As part of the screening, your doctor may recommend a biopsy, which involves taking a sample of skin to test for cancer. It takes a few minutes to perform this type of biopsy, and the biopsy wound should heal in 1 to 2 weeks. The doctor then sends the biopsy sample to a lab for testing, and you will receive the results from your doctor in a week or 2 after that. If cancer has been found, your doctor will arrange for additional treatment, such as surgery. If the skin cancer is more advanced or if there is evidence that the cancer has spread to other areas of the body, then your doctor will refer you to an oncologist for further treatment.

“Fortunately, most new, changing, symptomatic, atypical, or outlier lesions are not cancer,” says Ashfaq Marghoob, MD, director of clinical dermatology at Memorial Sloan Kettering Cancer Center in New York City.

How often is skin cancer screening done?

If your doctor recommends regular skin cancer screenings for you, how often it will be done depends on which risk factors you have, including your age, your number of moles, your number of complex or atypical moles, your own history of melanoma, and your family history of skin cancer. Doctors can recommend a screening every year or even every 3 or 6 months if someone is at particularly high risk. Talk with your doctor about what screening schedule is most appropriate for you.

How can you prevent skin cancer?

The best way to prevent skin cancer is to protect your skin from the sun and its ultraviolet (UV) radiation. When outside, try to avoid sun exposure between the hours of 10 a.m. and 4 p.m. If you are outside in the sun, be sure to cover exposed skin with clothes, a hat, and sunglasses, and apply a broad-spectrum sunscreen to uncovered areas with a sun protection factor (SPF) of 30 or higher. You should also avoid outdoor sunbathing or using an indoor tanning bed.

Finally, examine your skin regularly for any new moles or lesions or changes in existing moles.

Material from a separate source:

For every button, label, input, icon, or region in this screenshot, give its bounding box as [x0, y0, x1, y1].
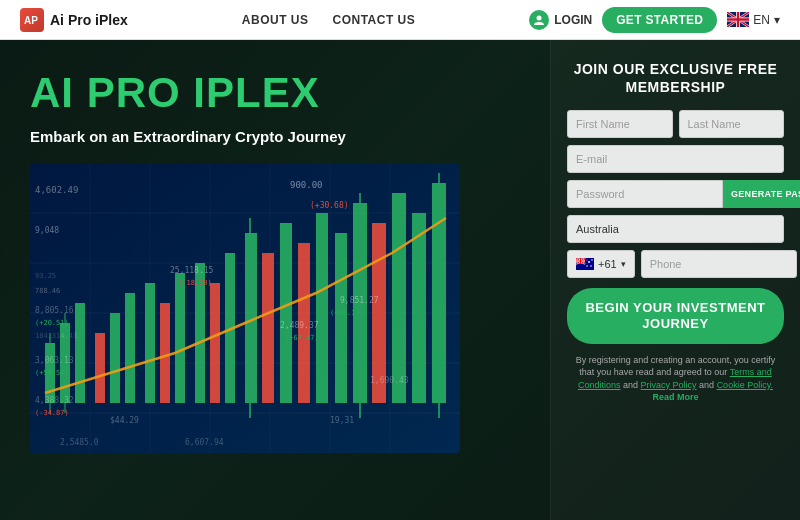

It may be helpful to remember the alphabetical “ABCDE rule” to watch for the warning signs of melanoma in moles:

  • A: Asymmetrical, meaning the mole is misshapen

  • B: Borders that are uneven or with notches or scallops

  • C: Colors such as brown, tan, or black inside a mole

  • D: Diameter greater than 6 mm

  • E: Evolving in size, shape, color, or elevation

If you notice any changes, make an appointment with your dermatologist to have it evaluated right away.